Gözler Merkez Bankası toplantısında
Merkez Bankası mart ayı toplantısında Ukrayna savaşının enflasyonist bir etki yarattığına dikkat çekmiş, savaşın bitimiyle enflasyonda gerileme olabileceğini ifade etmişti. Ancak dikkat çekici bir durum daha var. Merkez Bankası daha önceki açıklamalarında aslında Çin modeli olarak kamuoyuna sunulan ve cari işlemler dengesinde fazla vermeyi temel alan politikayı dikkate alarak 2022’de cari fazla verileceğini iddia ediyordu. Geçtiğimiz ay, bu ifade metinde yer almadı, 'izliyoruz' denmekle yetinildi.
Aynı MB, 11 Nisan’da cari işlemler verisini açıkladı. Buna göre fazla vermek bir yana açıkta yükseliş olduğu görüldü. Türkiye sadece yılın ilk iki ayında 12 milyar doların üzerinde cari açık verdi, yıllık açık 22 milyar dolara yaklaştı. Yani MB’nin daha önceki hesaplarında bir sapma yaşandı. Öte yandan enflasyon yıllıkta yüzde 61’in üzerine çıktı. Dışarıda mayıstaki Fed toplantısı ve merkez bankalarının faiz artırımları gündemdeyken, Merkez Bankası yarın faiz konusunda ne karar verecek?

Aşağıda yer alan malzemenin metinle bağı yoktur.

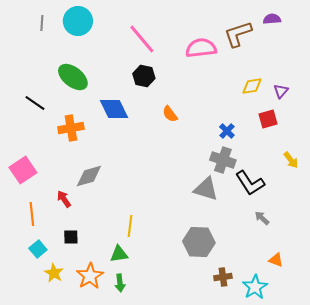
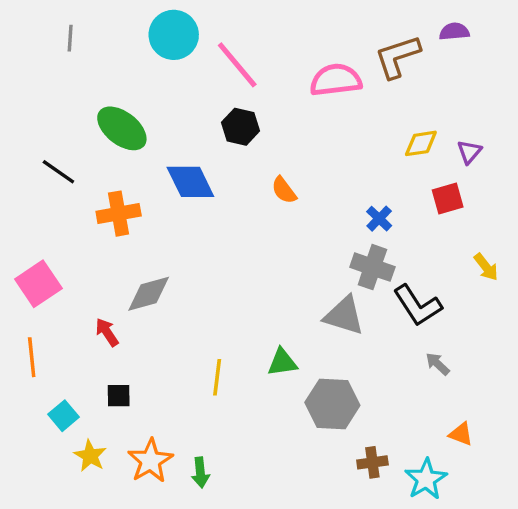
cyan circle: (78, 21) -> (174, 35), moved
orange line: (32, 214) -> (32, 357), moved
green triangle: (119, 254) -> (282, 362), moved

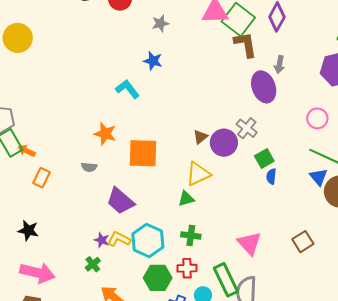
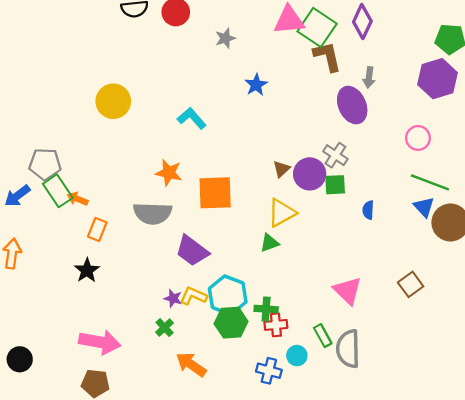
yellow circle: (18, 38) -> (113, 101), moved
blue star: (153, 61) -> (256, 85), moved, turned 30
green square: (264, 158) -> (335, 185), moved, turned 30
gray semicircle: (89, 167) -> (153, 213), size x2.0
black star: (28, 230) -> (87, 270), moved, turned 30
green cross: (191, 235) -> (266, 309), moved
green hexagon: (158, 278) -> (231, 323), moved
green rectangle: (226, 280) -> (323, 336), size x0.6

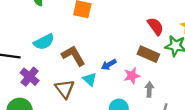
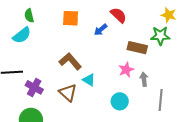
red semicircle: (155, 26) -> (118, 15), moved
cyan semicircle: (44, 42) -> (22, 35), moved
blue arrow: (109, 65) -> (101, 30), moved

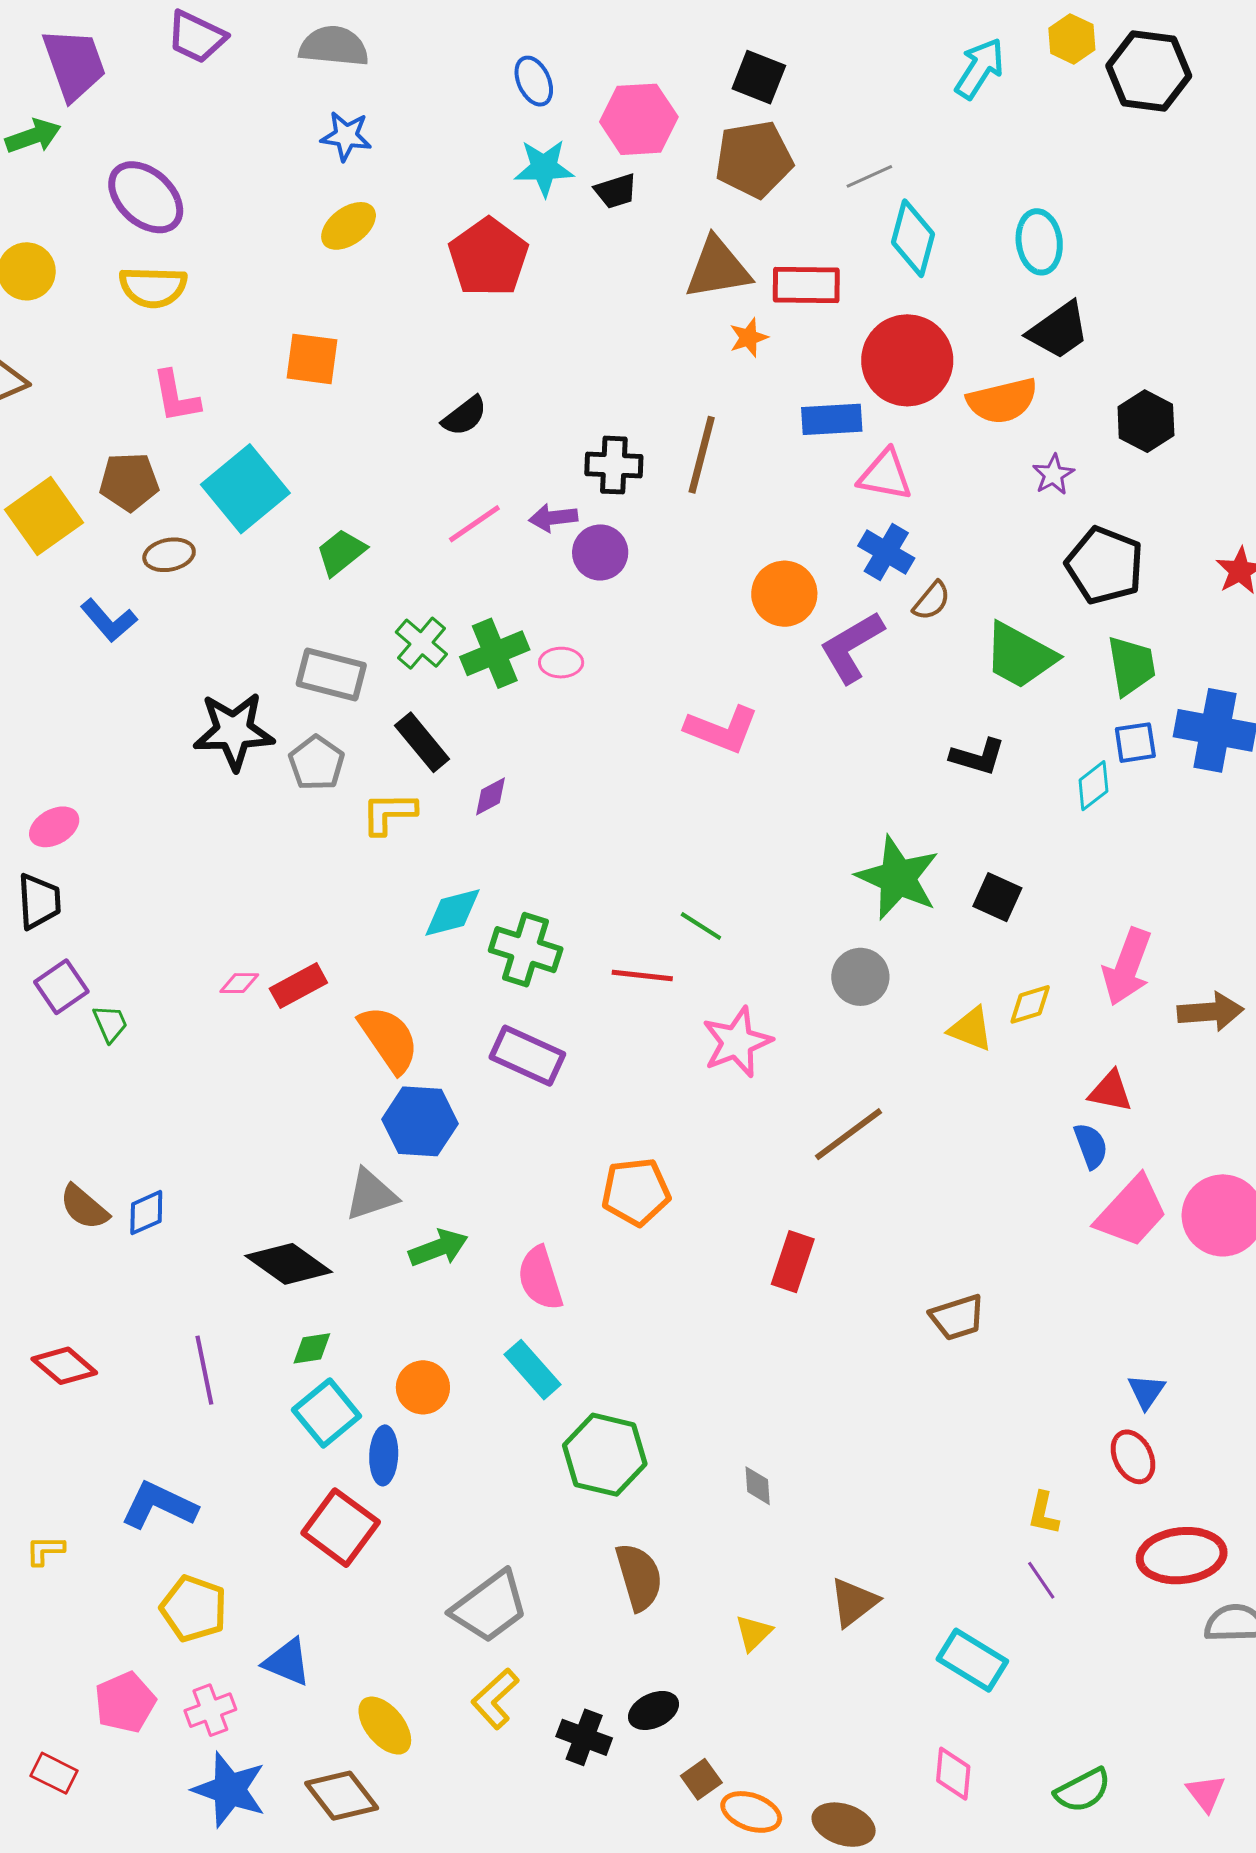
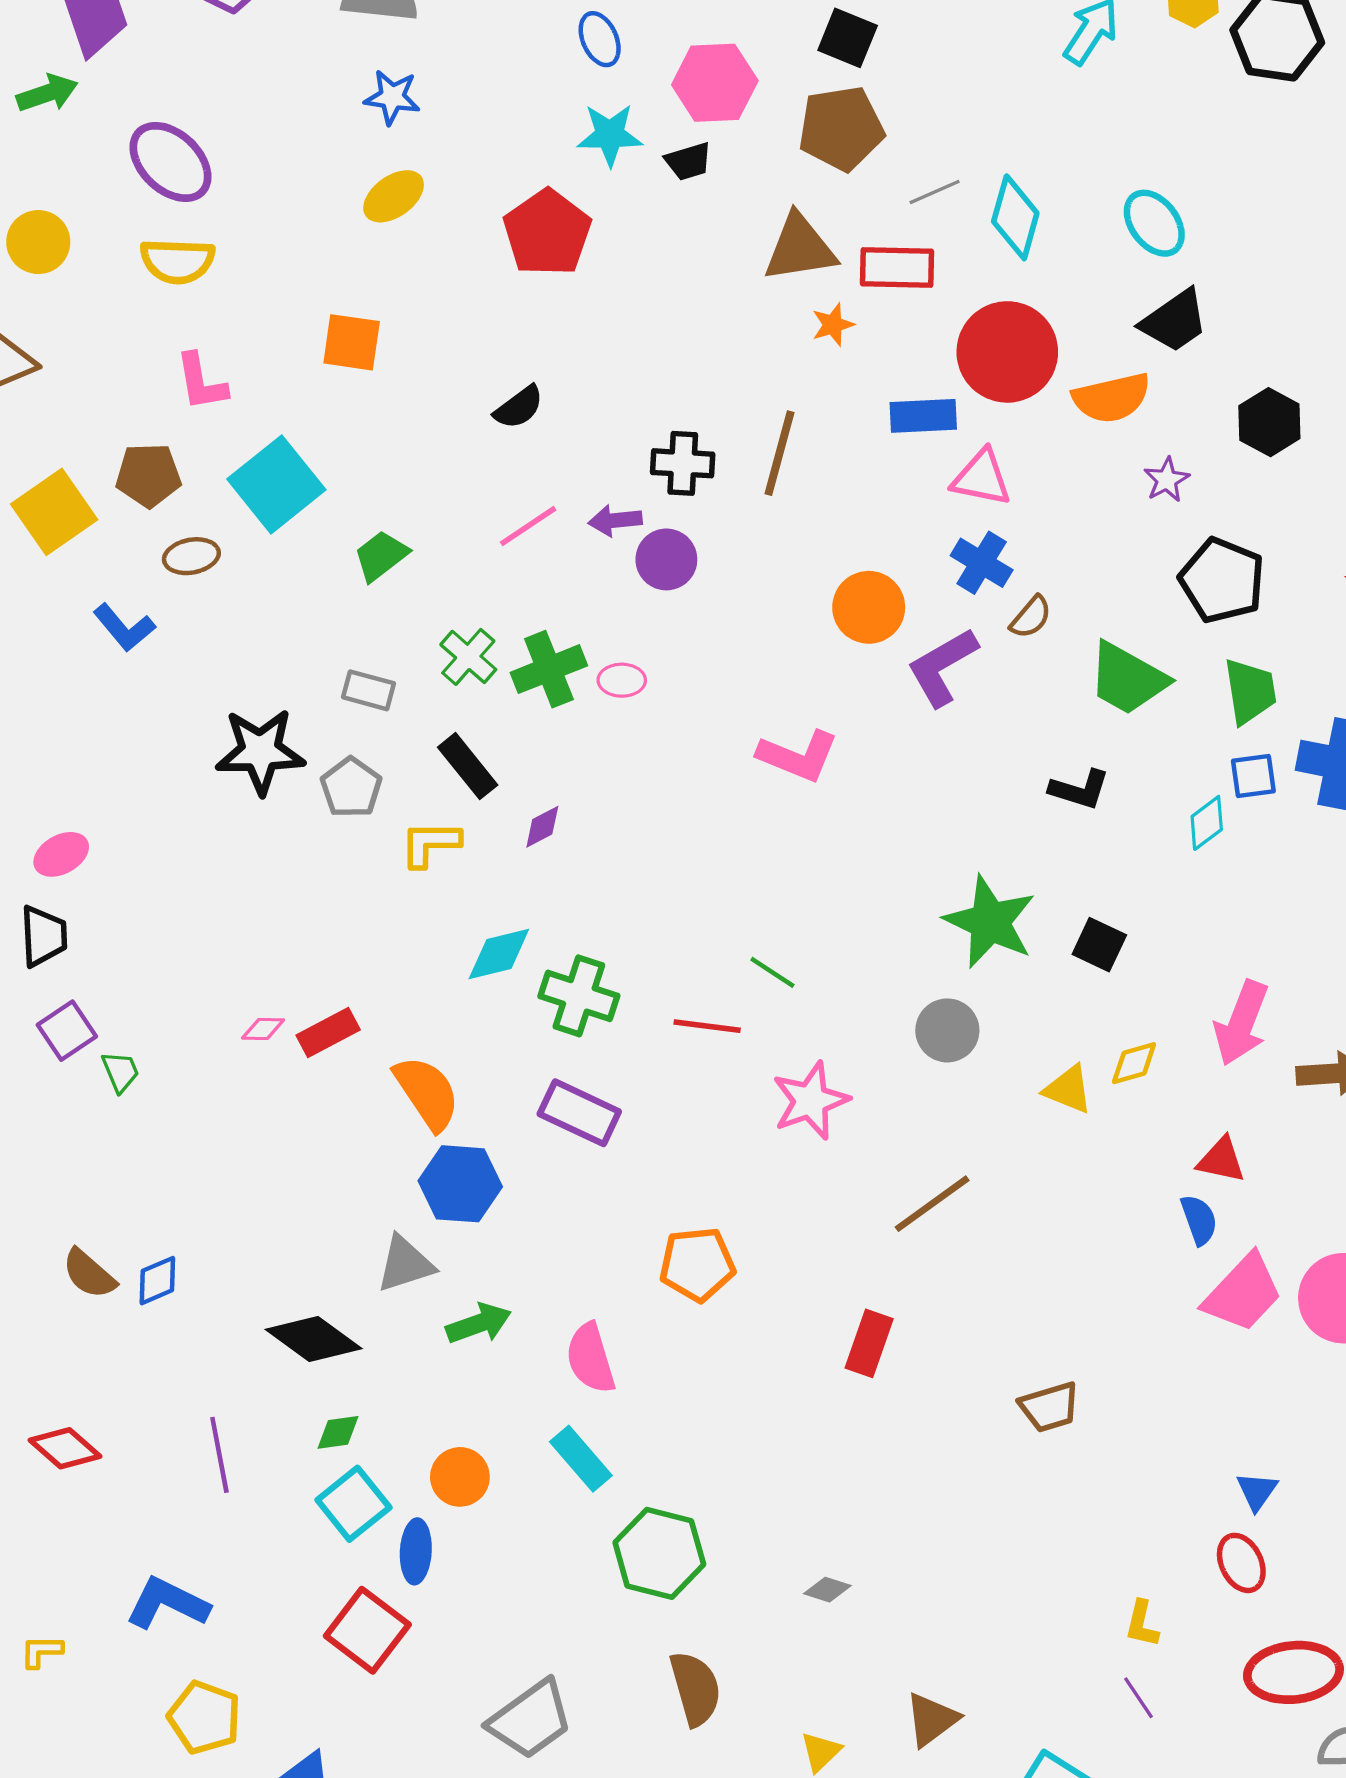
gray line: (869, 176) -> (935, 192), moved
cyan ellipse: (1039, 242) -> (1154, 223), turned -30
gray rectangle: (331, 675) -> (369, 690), size x0.7
gray diamond: (758, 1486) -> (827, 1590), turned -69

Özetlenen koşullar dikkate alındığında MB’nin faiz artırımına gitmesi gerektiği görülüyor. Ancak 'faiz sebep enflasyon sonuç' gibi kendinden menkul formülde ısrar edilirse de değil sabit tutma, indirim dahi gündeme gelebilir. Buysa hali hazırda kriz yaşayan ekonomide artan dolar kuru, yükselen enflasyon ve TÜİK verilerinin aksine yükselen işsizlik anlamına gelecek.